What the exercise asks
The data should be duplicated exactly, with every word kept as it is.
** Opening Material for this exercise block **
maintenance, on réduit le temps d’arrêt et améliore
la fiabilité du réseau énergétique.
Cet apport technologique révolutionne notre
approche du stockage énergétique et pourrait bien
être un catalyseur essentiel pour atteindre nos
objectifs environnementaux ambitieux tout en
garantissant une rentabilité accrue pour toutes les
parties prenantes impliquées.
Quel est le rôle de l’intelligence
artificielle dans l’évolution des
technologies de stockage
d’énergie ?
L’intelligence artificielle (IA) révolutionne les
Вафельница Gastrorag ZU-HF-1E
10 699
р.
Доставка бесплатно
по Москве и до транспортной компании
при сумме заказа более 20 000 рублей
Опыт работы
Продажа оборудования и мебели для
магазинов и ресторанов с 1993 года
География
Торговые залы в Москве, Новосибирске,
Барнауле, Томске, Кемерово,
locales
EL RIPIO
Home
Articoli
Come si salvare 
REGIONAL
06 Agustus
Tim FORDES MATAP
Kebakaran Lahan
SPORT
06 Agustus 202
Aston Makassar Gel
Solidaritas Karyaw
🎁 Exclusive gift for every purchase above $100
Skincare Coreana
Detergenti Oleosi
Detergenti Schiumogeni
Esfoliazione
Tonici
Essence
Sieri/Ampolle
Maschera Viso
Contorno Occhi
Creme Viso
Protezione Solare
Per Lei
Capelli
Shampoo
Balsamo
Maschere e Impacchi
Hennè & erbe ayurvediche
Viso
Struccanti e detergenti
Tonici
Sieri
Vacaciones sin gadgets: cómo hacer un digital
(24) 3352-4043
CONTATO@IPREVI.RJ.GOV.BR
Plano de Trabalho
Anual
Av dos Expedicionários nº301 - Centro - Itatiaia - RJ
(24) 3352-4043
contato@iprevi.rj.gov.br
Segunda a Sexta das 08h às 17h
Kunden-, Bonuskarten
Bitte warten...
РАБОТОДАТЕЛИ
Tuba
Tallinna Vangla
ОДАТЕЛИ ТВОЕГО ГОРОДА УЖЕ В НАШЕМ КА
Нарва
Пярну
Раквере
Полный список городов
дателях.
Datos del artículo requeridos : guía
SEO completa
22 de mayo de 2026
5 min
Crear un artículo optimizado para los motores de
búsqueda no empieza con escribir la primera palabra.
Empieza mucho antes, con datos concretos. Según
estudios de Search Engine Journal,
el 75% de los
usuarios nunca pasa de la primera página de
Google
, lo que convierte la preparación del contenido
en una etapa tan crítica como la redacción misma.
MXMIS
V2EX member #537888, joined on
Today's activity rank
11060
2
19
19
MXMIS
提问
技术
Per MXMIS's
** Closing Material for this exercise block **
Response for this exercise
maintenance, on réduit le temps d’arrêt et améliore
la fiabilité du réseau énergétique.
Cet apport technologique révolutionne notre
approche du stockage énergétique et pourrait bien
être un catalyseur essentiel pour atteindre nos
objectifs environnementaux ambitieux tout en
garantissant une rentabilité accrue pour toutes les
parties prenantes impliquées.
Quel est le rôle de l’intelligence
artificielle dans l’évolution des
technologies de stockage
d’énergie ?
L’intelligence artificielle (IA) révolutionne les
Вафельница Gastrorag ZU-HF-1E
10 699
р.
Доставка бесплатно
по Москве и до транспортной компании
при сумме заказа более 20 000 рублей
Опыт работы
Продажа оборудования и мебели для
магазинов и ресторанов с 1993 года
География
Торговые залы в Москве, Новосибирске,
Барнауле, Томске, Кемерово,
locales
EL RIPIO
Home
Articoli
Come si salvare 
REGIONAL
06 Agustus
Tim FORDES MATAP
Kebakaran Lahan
SPORT
06 Agustus 202
Aston Makassar Gel
Solidaritas Karyaw
🎁 Exclusive gift for every purchase above $100
Skincare Coreana
Detergenti Oleosi
Detergenti Schiumogeni
Esfoliazione
Tonici
Essence
Sieri/Ampolle
Maschera Viso
Contorno Occhi
Creme Viso
Protezione Solare
Per Lei
Capelli
Shampoo
Balsamo
Maschere e Impacchi
Hennè & erbe ayurvediche
Viso
Struccanti e detergenti
Tonici
Sieri
Vacaciones sin gadgets: cómo hacer un digital
(24) 3352-4043
CONTATO@IPREVI.RJ.GOV.BR
Plano de Trabalho
Anual
Av dos Expedicionários nº301 - Centro - Itatiaia - RJ
(24) 3352-4043
contato@iprevi.rj.gov.br
Segunda a Sexta das 08h às 17h
Kunden-, Bonuskarten
Bitte warten...
РАБОТОДАТЕЛИ
Tuba
Tallinna Vangla
ОДАТЕЛИ ТВОЕГО ГОРОДА УЖЕ В НАШЕМ КА
Нарва
Пярну
Раквере
Полный список городов
дателях.
Datos del artículo requeridos : guía
SEO completa
22 de mayo de 2026
5 min
Crear un artículo optimizado para los motores de
búsqueda no empieza con escribir la primera palabra.
Empieza mucho antes, con datos concretos. Según
estudios de Search Engine Journal,
el 75% de los
usuarios nunca pasa de la primera página de
Google
, lo que convierte la preparación del contenido
en una etapa tan crítica como la redacción misma.
MXMIS
V2EX member #537888, joined on
Today's activity rank
11060
2
19
19
MXMIS
提问
技术
Per MXMIS's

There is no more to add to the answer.